Freescale has taken a similar approach with its multimedia DSP technology. Kent Fisher, chief systems engineer for Freescale’s networking and multimedia group, said the big decision for his division is whether to use more smaller cores or a few larger cores. “It depends on your application,” he said. “And until the software tools catch up to the hardware, frequency and infrastructure per clock will continue to matter.”

He noted there is a problem in multicore power specifications, as well. He said that not everyone specifies power the same way.

Splitting the atom

From a software application perspective, there are several challenges that need to be considered. First, there needs to be a proper balance between splitting up different functions and splitting those functions into too many parts.

“What you really need to do is find the relative load of each function of an application,” said PolyCore’s Brehmer. “If you have a computation, you may be able to duplicate that on multiple cores.

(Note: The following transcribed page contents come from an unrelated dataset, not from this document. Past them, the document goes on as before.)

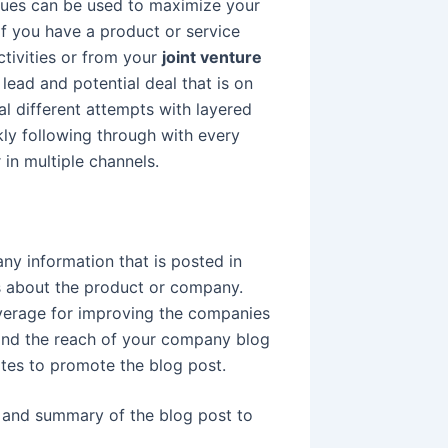
iques can be used to maximize your
 If you have a product or service
ctivities or from your
joint venture
lead and potential deal that is on
al different attempts with layered
kly following through with every
 in multiple channels.
y information that is posted in
s about the product or company.
everage for improving the companies
xpand the reach of your company blog
ites to promote the blog post.
, and summary of the blog post to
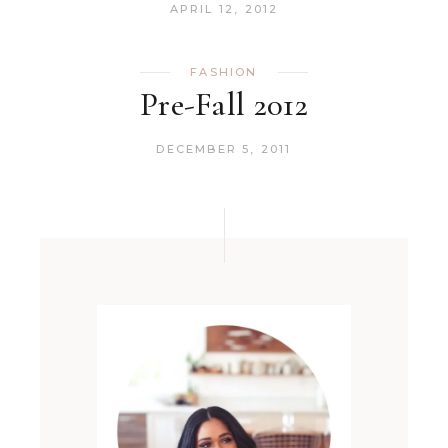
APRIL 12, 2012
FASHION
Pre-Fall 2012
DECEMBER 5, 2011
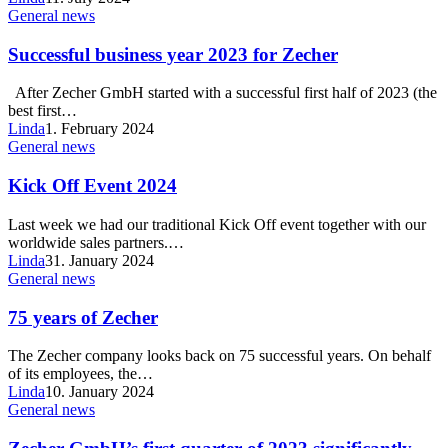
General news
Successful business year 2023 for Zecher
After Zecher GmbH started with a successful first half of 2023 (the
best first…
Linda
1. February 2024
General news
Kick Off Event 2024
Last week we had our traditional Kick Off event together with our
worldwide sales partners.…
Linda
31. January 2024
General news
75 years of Zecher
The Zecher company looks back on 75 successful years. On behalf
of its employees, the…
Linda
10. January 2024
General news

But you also have to look at data dependencies, because you can’t break a function out if it depends on data from some other place. Otherwise you’ll just be waiting for that data.”

That’s at least a major step toward understanding the resources that will be needed on a chip, which works well with homogeneous multicore systems. The next step will be better utilization of heterogeneous cores, which will require an understanding of application functionality all the way at the chip architecture level. It doesn’t make sense to have the same level of power for all parts of an application if those pieces are not identical in importance or the amount of processing that’s required.

And finally, some software development may be done with much thinner layers of an operating system—or even direct execution into the metal—as multicore SoCs become more integrated into system-level design.

The promise is better performance and ultimately lower power consumption, but it’s going to take time, committed effort of engineers and scientists, and collaboration from groups that in the past have never spoken the same language. Multicore is also multidisciplinary, and that’s a whole different problem to solve.